**Exercise directions**
The answer must reproduce every record exactly, with all pictures omitted.

Top of Given data

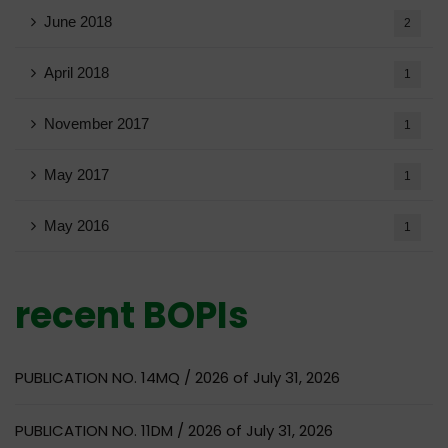
June 2018
2
April 2018
1
November 2017
1
May 2017
1
May 2016
1
recent BOPIs
PUBLICATION NO. 14MQ / 2026 of July 31, 2026
PUBLICATION NO. 11DM / 2026 of July 31, 2026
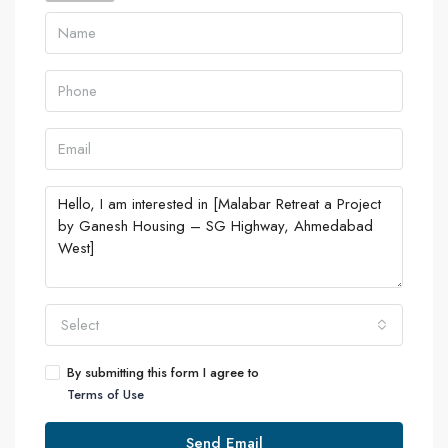
Select
By submitting this form I agree to
Terms of Use
Send Email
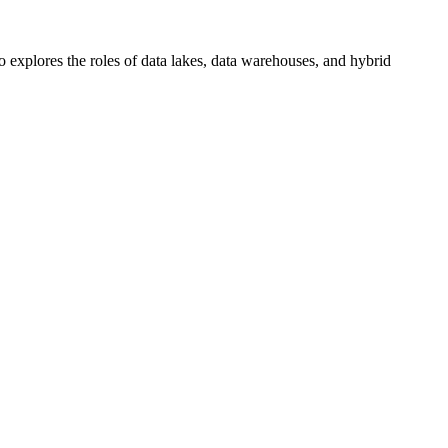
o explores the roles of data lakes, data warehouses, and hybrid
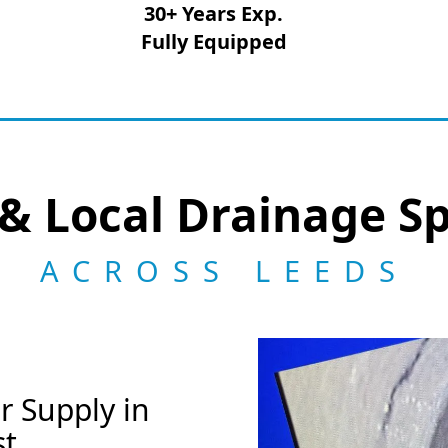
30+ Years Exp.
Fully Equipped
& Local Drainage Sp
ACROSS LEEDS
r Supply in
st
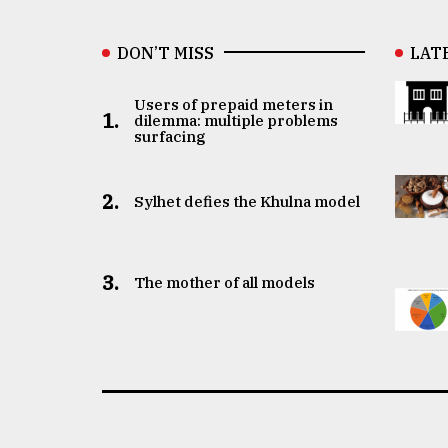
DON’T MISS
LAT
Users of prepaid meters in
1.
dilemma: multiple problems
surfacing
2.
Sylhet defies the Khulna model
3.
The mother of all models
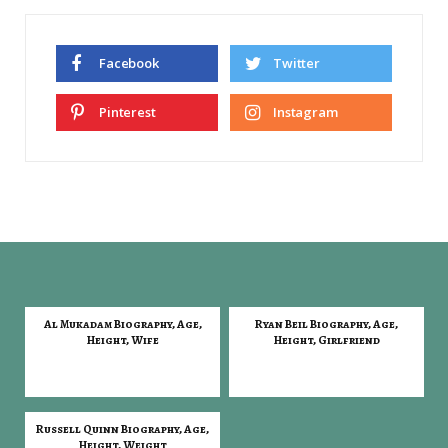
Facebook
Twitter
Pinterest
Instagram
Al Mukadam Biography, Age,
Ryan Beil Biography, Age,
Height, Wife
Height, Girlfriend
Russell Quinn Biography, Age,
Height, Weight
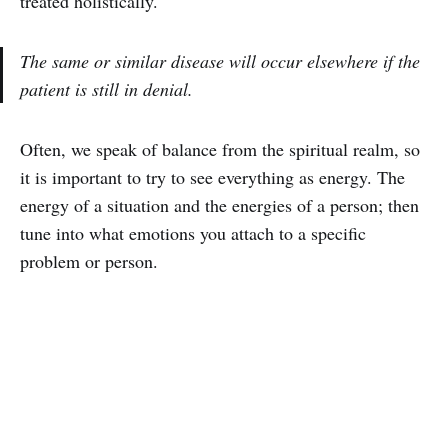
treated holistically.
The same or similar disease will occur elsewhere if the
patient is still in denial.
Often, we speak of balance from the spiritual realm, so
it is important to try to see everything as energy. The
energy of a situation and the energies of a person; then
tune into what emotions you attach to a specific
problem or person.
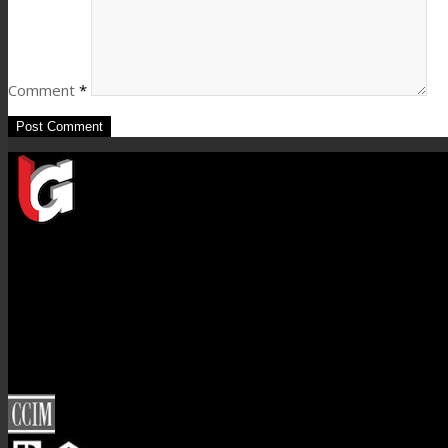
Comment
*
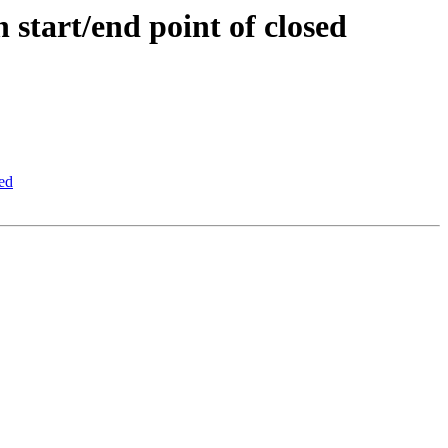
 start/end point of closed
led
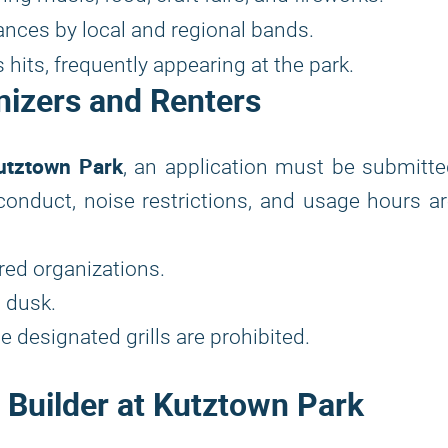
ances by local and regional bands.
its, frequently appearing at the park.
nizers and Renters
utztown Park
, an application must be submitt
f conduct, noise restrictions, and usage hours a
ered organizations.
 dusk.
 designated grills are prohibited.
d Builder at Kutztown Park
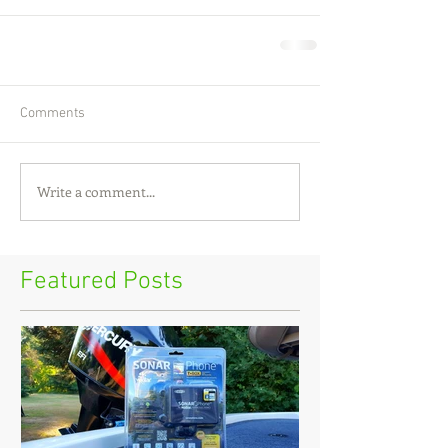
Comments
Write a comment...
Featured Posts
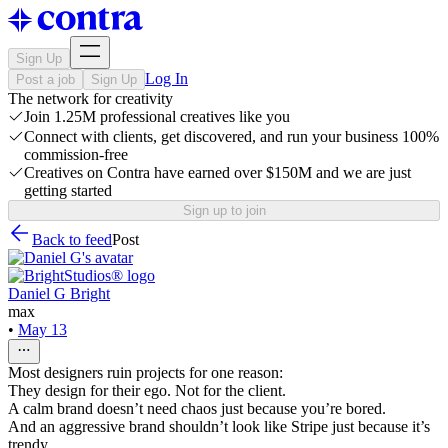
Sign Up
Log In
Post a job
Sign Up
The network for creativity
Join 1.25M professional creatives like you
Connect with clients, get discovered, and run your business 100%
commission-free
Creatives on Contra have earned over $150M and we are just
getting started
Sign up to join
Back to feed
Post
Daniel G Bright
max
•
May 13
Most designers ruin projects for one reason:
They design for their ego. Not for the client.
A calm brand doesn’t need chaos just because you’re bored.
And an aggressive brand shouldn’t look like Stripe just because it’s
trendy.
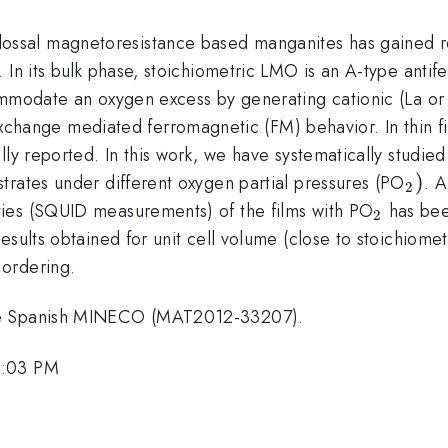
ssal magnetoresistance based manganites has gained ren
 In its bulk phase, stoichiometric LMO is an A-type antif
ommodate an oxygen excess by generating cationic (La or 
xchange mediated ferromagnetic (FM) behavior. In thin f
lly reported. In this work, we have systematically studi
_{2
)
trates under different oxygen partial pressures (PO
. A
2
_{2}
ies (SQUID measurements) of the films with PO
has bee
2
 results obtained for unit cell volume (close to stoichiom
 ordering.
the Spanish MINECO (MAT2012-33207).
2:03 PM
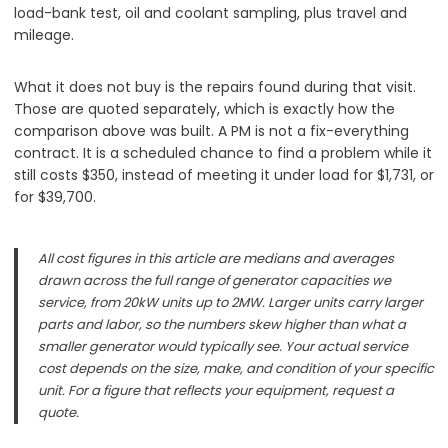
load-bank test, oil and coolant sampling, plus travel and
mileage.
What it does not buy is the repairs found during that visit.
Those are quoted separately, which is exactly how the
comparison above was built. A PM is not a fix-everything
contract. It is a scheduled chance to find a problem while it
still costs $350, instead of meeting it under load for $1,731, or
for $39,700.
All cost figures in this article are medians and averages
drawn across the full range of generator capacities we
service, from 20kW units up to 2MW. Larger units carry larger
parts and labor, so the numbers skew higher than what a
smaller generator would typically see. Your actual service
cost depends on the size, make, and condition of your specific
unit. For a figure that reflects your equipment, request a
quote.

Bottom of Given data

**Answer**
June 2018
2
April 2018
1
November 2017
1
May 2017
1
May 2016
1
recent BOPIs
PUBLICATION NO. 14MQ / 2026 of July 31, 2026
PUBLICATION NO. 11DM / 2026 of July 31, 2026
Select
By submitting this form I agree to
Terms of Use
Send Email
o explores the roles of data lakes, data warehouses, and hybrid
30+ Years Exp.
Fully Equipped
& Local Drainage Sp
ACROSS LEEDS
r Supply in
st
DON’T MISS
LAT
Users of prepaid meters in
1.
dilemma: multiple problems
surfacing
2.
Sylhet defies the Khulna model
3.
The mother of all models
Facebook
Twitter
Pinterest
Instagram
Al Mukadam Biography, Age,
Ryan Beil Biography, Age,
Height, Wife
Height, Girlfriend
Russell Quinn Biography, Age,
Height, Weight
treated holistically.
The same or similar disease will occur elsewhere if the
patient is still in denial.
Often, we speak of balance from the spiritual realm, so
it is important to try to see everything as energy. The
energy of a situation and the energies of a person; then
tune into what emotions you attach to a specific
problem or person.
Comment
*
 start/end point of closed
led
ances by local and regional bands.
its, frequently appearing at the park.
nizers and Renters
utztown Park
, an application must be submitt
f conduct, noise restrictions, and usage hours a
ered organizations.
 dusk.
 designated grills are prohibited.
d Builder at Kutztown Park
Comments
Write a comment...
Featured Posts
Sign Up
Log In
Post a job
Sign Up
The network for creativity
Join 1.25M professional creatives like you
Connect with clients, get discovered, and run your business 100%
commission-free
Creatives on Contra have earned over $150M and we are just
getting started
Sign up to join
Back to feed
Post
Daniel G Bright
max
•
May 13
Most designers ruin projects for one reason:
They design for their ego. Not for the client.
A calm brand doesn’t need chaos just because you’re bored.
And an aggressive brand shouldn’t look like Stripe just because it’s
trendy.
ssal magnetoresistance based manganites has gained ren
 In its bulk phase, stoichiometric LMO is an A-type antif
ommodate an oxygen excess by generating cationic (La or 
xchange mediated ferromagnetic (FM) behavior. In thin f
lly reported. In this work, we have systematically studi
_{2
)
trates under different oxygen partial pressures (PO
. A
2
_{2}
ies (SQUID measurements) of the films with PO
has bee
2
 results obtained for unit cell volume (close to stoichiom
 ordering.
the Spanish MINECO (MAT2012-33207).
2:03 PM
load-bank test, oil and coolant sampling, plus travel and
mileage.
What it does not buy is the repairs found during that visit.
Those are quoted separately, which is exactly how the
comparison above was built. A PM is not a fix-everything
contract. It is a scheduled chance to find a problem while it
still costs $350, instead of meeting it under load for $1,731, or
for $39,700.
All cost figures in this article are medians and averages
drawn across the full range of generator capacities we
service, from 20kW units up to 2MW. Larger units carry larger
parts and labor, so the numbers skew higher than what a
smaller generator would typically see. Your actual service
cost depends on the size, make, and condition of your specific
unit. For a figure that reflects your equipment, request a
quote.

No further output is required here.